> _Task brief_
Identify, in the records below, every line where the string "گوشی" appears, and copy each such line.

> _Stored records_
....

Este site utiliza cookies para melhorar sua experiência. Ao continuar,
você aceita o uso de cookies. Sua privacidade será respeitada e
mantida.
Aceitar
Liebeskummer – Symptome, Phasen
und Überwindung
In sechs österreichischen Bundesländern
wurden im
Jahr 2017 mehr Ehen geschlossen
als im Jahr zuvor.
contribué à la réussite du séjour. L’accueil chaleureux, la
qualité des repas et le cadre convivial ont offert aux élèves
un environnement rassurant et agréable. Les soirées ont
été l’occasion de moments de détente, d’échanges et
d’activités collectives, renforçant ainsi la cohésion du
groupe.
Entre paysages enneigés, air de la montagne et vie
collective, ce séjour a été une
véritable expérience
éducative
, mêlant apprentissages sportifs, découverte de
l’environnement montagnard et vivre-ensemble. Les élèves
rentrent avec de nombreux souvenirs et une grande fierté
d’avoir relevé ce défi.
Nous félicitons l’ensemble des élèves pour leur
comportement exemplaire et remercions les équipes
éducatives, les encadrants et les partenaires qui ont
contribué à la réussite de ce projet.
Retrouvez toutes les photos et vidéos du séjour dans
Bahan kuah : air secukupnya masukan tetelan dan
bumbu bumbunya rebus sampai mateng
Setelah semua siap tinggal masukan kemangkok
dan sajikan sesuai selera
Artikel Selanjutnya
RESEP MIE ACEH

....

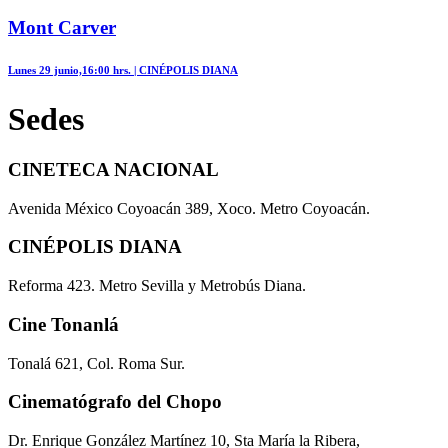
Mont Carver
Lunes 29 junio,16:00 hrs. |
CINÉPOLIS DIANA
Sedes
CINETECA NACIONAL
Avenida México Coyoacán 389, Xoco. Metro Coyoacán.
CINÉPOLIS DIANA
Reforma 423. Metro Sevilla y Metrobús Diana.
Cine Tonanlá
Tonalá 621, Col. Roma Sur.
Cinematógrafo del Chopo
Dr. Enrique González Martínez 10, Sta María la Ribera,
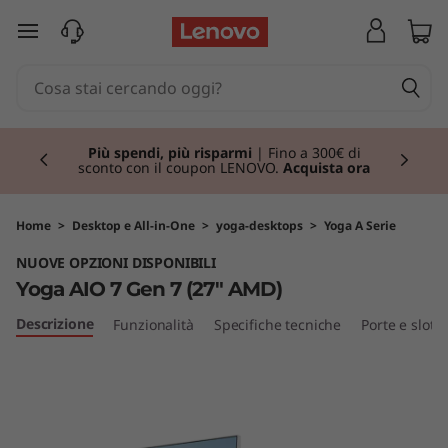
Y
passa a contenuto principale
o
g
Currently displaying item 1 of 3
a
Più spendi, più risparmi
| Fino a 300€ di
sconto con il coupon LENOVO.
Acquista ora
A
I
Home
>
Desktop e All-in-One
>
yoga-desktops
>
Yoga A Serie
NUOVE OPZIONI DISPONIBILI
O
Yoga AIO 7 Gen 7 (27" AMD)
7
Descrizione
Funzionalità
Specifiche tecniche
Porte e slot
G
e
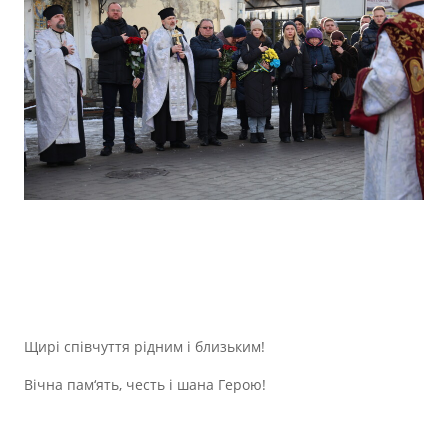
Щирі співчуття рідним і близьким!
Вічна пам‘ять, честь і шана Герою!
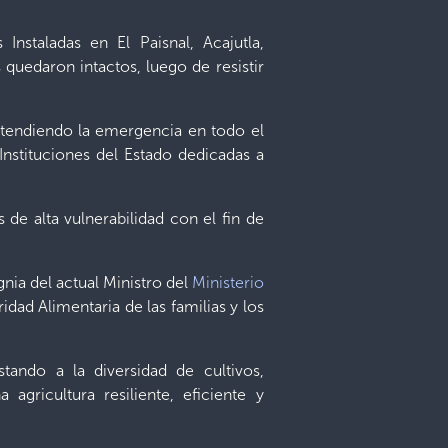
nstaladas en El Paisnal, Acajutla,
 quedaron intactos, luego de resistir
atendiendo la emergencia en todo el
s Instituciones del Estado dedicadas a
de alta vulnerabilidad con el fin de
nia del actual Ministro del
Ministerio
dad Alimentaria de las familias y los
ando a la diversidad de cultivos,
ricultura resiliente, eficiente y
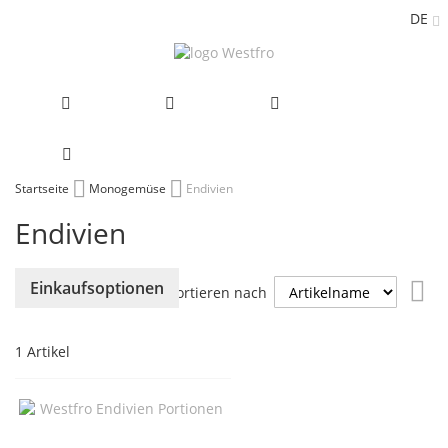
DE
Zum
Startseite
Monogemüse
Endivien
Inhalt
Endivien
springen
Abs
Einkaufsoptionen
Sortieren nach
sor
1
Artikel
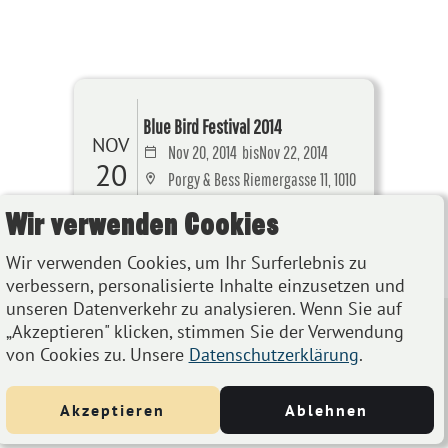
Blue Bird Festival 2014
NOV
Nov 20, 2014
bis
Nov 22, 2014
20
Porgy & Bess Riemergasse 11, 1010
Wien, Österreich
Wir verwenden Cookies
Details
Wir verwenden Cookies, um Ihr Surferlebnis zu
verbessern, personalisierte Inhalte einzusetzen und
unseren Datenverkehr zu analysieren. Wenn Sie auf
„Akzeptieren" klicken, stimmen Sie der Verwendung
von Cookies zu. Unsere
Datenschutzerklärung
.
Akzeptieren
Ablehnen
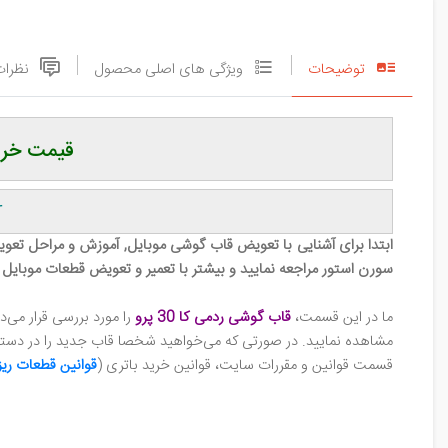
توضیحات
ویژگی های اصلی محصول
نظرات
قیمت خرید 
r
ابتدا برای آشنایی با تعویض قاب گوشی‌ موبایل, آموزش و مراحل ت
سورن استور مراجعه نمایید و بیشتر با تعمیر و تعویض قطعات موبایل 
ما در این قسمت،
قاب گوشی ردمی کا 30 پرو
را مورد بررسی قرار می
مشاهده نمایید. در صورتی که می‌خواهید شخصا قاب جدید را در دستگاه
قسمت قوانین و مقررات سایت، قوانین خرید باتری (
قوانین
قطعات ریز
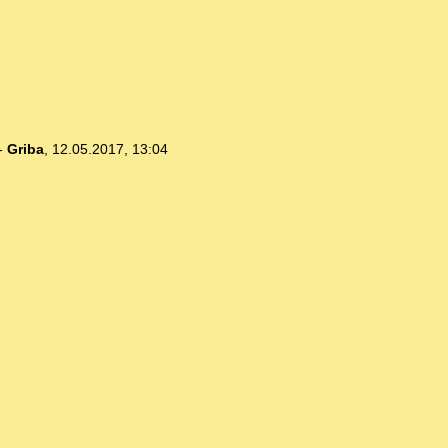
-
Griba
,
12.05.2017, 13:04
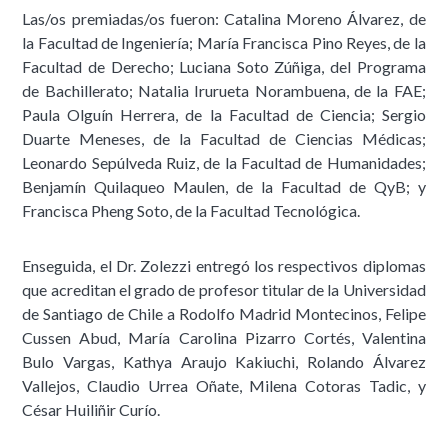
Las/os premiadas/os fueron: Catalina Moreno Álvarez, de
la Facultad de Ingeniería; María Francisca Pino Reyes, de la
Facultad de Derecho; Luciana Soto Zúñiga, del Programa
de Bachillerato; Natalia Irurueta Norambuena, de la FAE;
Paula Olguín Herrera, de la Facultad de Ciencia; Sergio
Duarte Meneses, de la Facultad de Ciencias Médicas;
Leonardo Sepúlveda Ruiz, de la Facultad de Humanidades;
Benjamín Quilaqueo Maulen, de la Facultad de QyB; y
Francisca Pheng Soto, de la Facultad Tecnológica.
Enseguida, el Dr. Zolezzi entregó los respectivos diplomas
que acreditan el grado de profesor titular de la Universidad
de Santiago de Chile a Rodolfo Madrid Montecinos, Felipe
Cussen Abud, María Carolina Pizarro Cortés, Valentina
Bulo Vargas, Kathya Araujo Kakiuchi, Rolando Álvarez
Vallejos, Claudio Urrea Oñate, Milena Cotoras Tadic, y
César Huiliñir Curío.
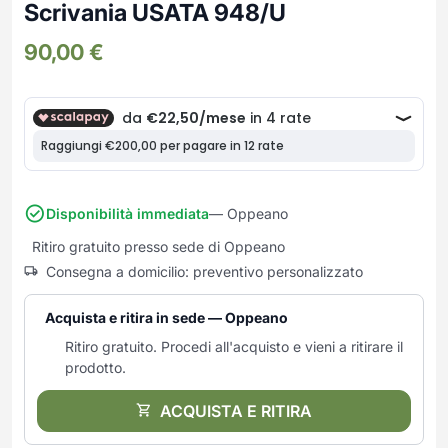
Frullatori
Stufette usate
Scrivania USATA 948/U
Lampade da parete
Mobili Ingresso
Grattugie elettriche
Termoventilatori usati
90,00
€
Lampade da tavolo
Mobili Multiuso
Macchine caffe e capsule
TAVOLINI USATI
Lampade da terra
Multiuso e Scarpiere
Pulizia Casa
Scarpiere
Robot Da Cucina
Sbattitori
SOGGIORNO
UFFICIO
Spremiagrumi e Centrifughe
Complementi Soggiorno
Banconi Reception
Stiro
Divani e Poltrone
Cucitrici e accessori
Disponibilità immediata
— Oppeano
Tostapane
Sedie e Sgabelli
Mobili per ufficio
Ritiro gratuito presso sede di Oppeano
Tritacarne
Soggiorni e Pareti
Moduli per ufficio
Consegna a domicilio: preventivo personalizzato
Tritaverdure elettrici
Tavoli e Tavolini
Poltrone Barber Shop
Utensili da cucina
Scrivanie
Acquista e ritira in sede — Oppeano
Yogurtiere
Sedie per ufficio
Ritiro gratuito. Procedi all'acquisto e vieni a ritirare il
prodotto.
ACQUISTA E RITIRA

....

> _Answer box_
ابتدا برای آشنایی با تعویض قاب گوشی‌ موبایل, آموزش و مراحل ت
قاب گوشی ردمی کا 30 پرو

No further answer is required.